Eliane conta que Cristina explicou o que era a Vinchuca. E a partir dali não se falou mais em barbeiro, mas em Vinchuca, porque esta palavra expressa algo maior, mais completo e profundo do que um inseto. “Perguntei qual era o som da Vinchuca. Cristina disse: Soa como as folhas secas do milho ao vento. Escutamos e então sabemos que elas estão lá. No escuro. Sobre nossas cabeças. Esperando para cair sobre nossos corpos. Perguntei qual era o cheiro da Vinchuca. Ela disse: Cheira como sangue velho”, escreve.

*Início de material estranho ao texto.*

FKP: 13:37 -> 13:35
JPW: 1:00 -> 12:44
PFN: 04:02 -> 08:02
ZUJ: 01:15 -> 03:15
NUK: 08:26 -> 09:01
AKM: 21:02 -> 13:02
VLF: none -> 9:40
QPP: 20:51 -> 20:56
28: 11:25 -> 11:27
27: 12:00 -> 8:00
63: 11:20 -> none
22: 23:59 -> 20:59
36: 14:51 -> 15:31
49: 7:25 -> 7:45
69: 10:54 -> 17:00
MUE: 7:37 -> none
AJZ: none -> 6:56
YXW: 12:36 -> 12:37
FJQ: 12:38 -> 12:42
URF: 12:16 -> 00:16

Era assim que Cristina contava essa história… Nas palavras de Eliane:

Desde que o mundo é mundo a Vinchuca existe. Aprendi a reconhecer o som de suas asas quando se enfileiravam no teto e nas paredes para esperar nosso sono. Um som que podia ser doce, mas que nos apavorava. Nesse tempo não sabíamos que elas nos matavam, mas sofríamos porque chupavam nosso sangue e às vezes nossos rostos e olhos amanheciam inchados. Quando acordávamos com a dor da picada e acendíamos a lamparina, descobríamos que não existiam mais parede nem teto. Havia tantas vinchucas, uma ao lado da outra, que não podíamos mais enxergar o que estava por trás. Então as esmagávamos com nossas mãos e com nossos pés, e as paredes eram pintadas com nosso sangue. Quando as queimávamos, era esse o cheiro. De sangue velho. E pensávamos que não existia em nenhuma parte uma vida sem vinchucas e noites sem que nosso sangue fosse sugado por elas. Então brincávamos de matá-las, sem saber que elas já tinham nos matado.

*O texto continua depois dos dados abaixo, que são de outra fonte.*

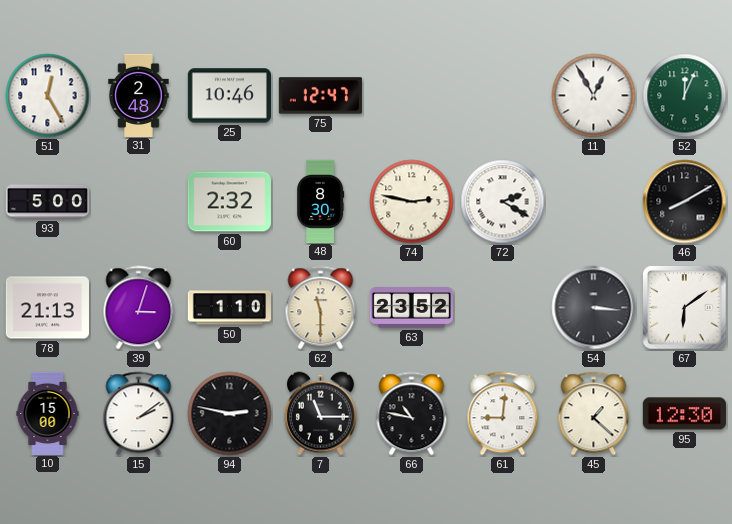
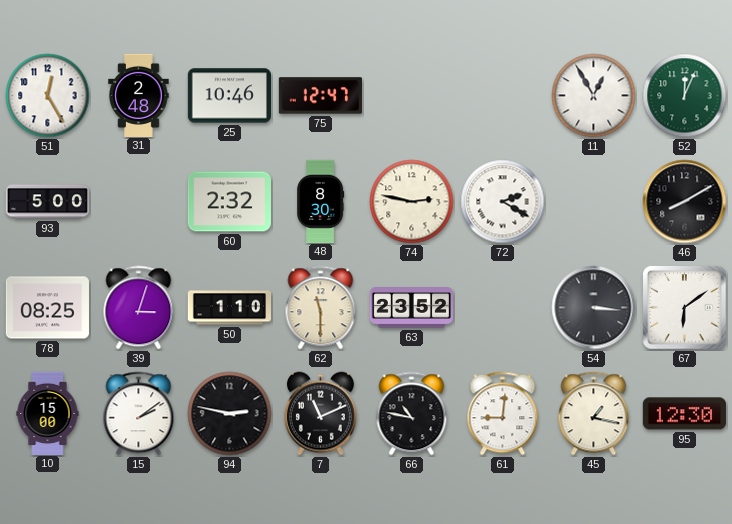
78: 21:13 -> 08:25
7: 11:15 -> 11:11
45: 1:22 -> 1:17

Grande parte dos infectados pela doença não se recorda de quando ou como teria sido picado pelo barbeiro ou triatomíneo, inseto transmissor do parasita, mas muitos possuem antecedentes na família. Em geral, um parente de primeiro grau também tem a doença. Como as pessoas são infectadas ao nascer, às vezes ainda no útero da mãe, a evolução da doença começa quase junto com a vida. Lamentavelmente, 108 anos após a descoberta desta doença parasitária (a mais mortal da América Latina), existem cerca de seis a sete milhões de pessoas afetadas, sendo que 7 mil morrem anualmente. Estas mortes poderiam ser evitadas com diagnóstico e tratamento precoce. Segundo a Organização Mundial da Saúde (OMS), a doença de Chagas está incluída entre as 18 doenças tropicais negligenciadas. Argentina e Brasil têm o maior número de pessoas com a doença no mundo e a Bolívia tem a maior prevalência.